----- Supplied information

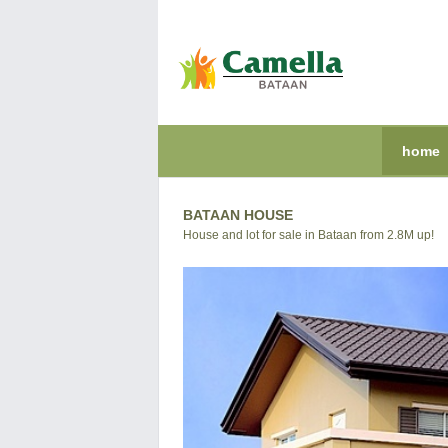
home
BATAAN HOUSE
House and lot for sale in Bataan from 2.8M up!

----------

• [What you will do]:
Your reply should be an exact copy of every line from the line with "BATAAN HOUSE" through the final line of the data, and nothing more.

• [Completed task]:
BATAAN HOUSE
House and lot for sale in Bataan from 2.8M up!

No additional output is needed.